The men, Jon Dietz and Robert Yeamans, never crossed paths until they ended up at the Shepherd of the Valley Healthcare Community in their twilight years.
On Thursday morning, the two veterans were given a final salute and tribute to their service as they prepare to enter hospice care.
The ceremony is part of a nationwide program aimed at veterans in hospice care.
“Last year we served 79 vets, this year we’ll probably double that,” said Central Wyoming Hospice executive director Kilty Brown.
The program helps hospice providers recognize unique needs veterans might have, said Brown.
“When you’re dying, your body is out of control and it might trigger some PTSD, some other health concerns or maybe there are (health) benefits veterans don’t know about and it’s our job to get them hooked up with them,” said Brown.
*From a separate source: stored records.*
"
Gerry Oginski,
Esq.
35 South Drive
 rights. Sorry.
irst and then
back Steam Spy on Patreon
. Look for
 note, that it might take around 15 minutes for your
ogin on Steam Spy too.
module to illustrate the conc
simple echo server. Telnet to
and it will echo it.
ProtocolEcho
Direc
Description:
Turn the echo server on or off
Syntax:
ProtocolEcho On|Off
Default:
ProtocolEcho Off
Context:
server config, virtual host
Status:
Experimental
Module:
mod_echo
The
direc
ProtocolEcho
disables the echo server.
Brown says she’s seen veterans open up after the ceremonies and tell their families things about their service they’ve never talked about.
Jane Yeamans met Robert on a blind date after he served in Alaska during the Korean War.
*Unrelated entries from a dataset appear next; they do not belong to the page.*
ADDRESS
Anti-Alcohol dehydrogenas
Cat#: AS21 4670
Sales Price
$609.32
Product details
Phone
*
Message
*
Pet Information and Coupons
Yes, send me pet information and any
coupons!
Robert went into full-time care at Shepherd of the Valley in February after he was injured in a fall in February. His health has deteriorated since.
She was told about the veteran’s ceremony and gladly participated.
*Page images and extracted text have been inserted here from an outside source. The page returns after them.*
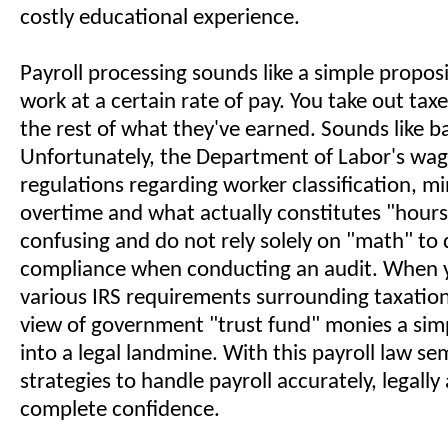
costly educational experience.
Payroll processing sounds like a simple propos
work at a certain rate of pay. You take out tax
the rest of what they've earned. Sounds like b
Unfortunately, the Department of Labor's wa
regulations regarding worker classification, 
overtime and what actually constitutes "hour
confusing and do not rely solely on "math" to
compliance when conducting an audit. When y
various IRS requirements surrounding taxatio
view of government "trust fund" monies a simp
into a legal landmine. With this payroll law sem
strategies to handle payroll accurately, legally
complete confidence.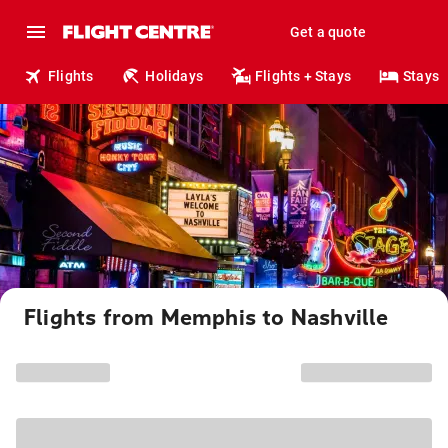
Get a quote
Flights
Holidays
Flights + Stays
Stays
Flights from Memphis to Nashville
“I had no idea it was going to be so beautiful,” said Jane.
Joan Dietz met Jon in 1955 while working at the Rimrock Cafe.
Her father and grandfather had served in the military, and she intended to as well before meeting Jon after his service on the front lines in the Korean War.
“I was going to join the military then I met my love of my life,” said Joan. “That ended it.”
The couple have two sons who live in Rock Springs and Green River, both of whom were able to attend the ceremony on Thursday.
Joan took care of Jon has his health declined over the past several years before making the hard choice to put him in full-time care. Now she’s preparing to say goodbye for good.
“I could no longer take care of him,” said Joan, holding back tears. “It’s been a hardship.”
She was happy to see the respect given to veterans during the ceremony. “They fought for our freedom,” she said.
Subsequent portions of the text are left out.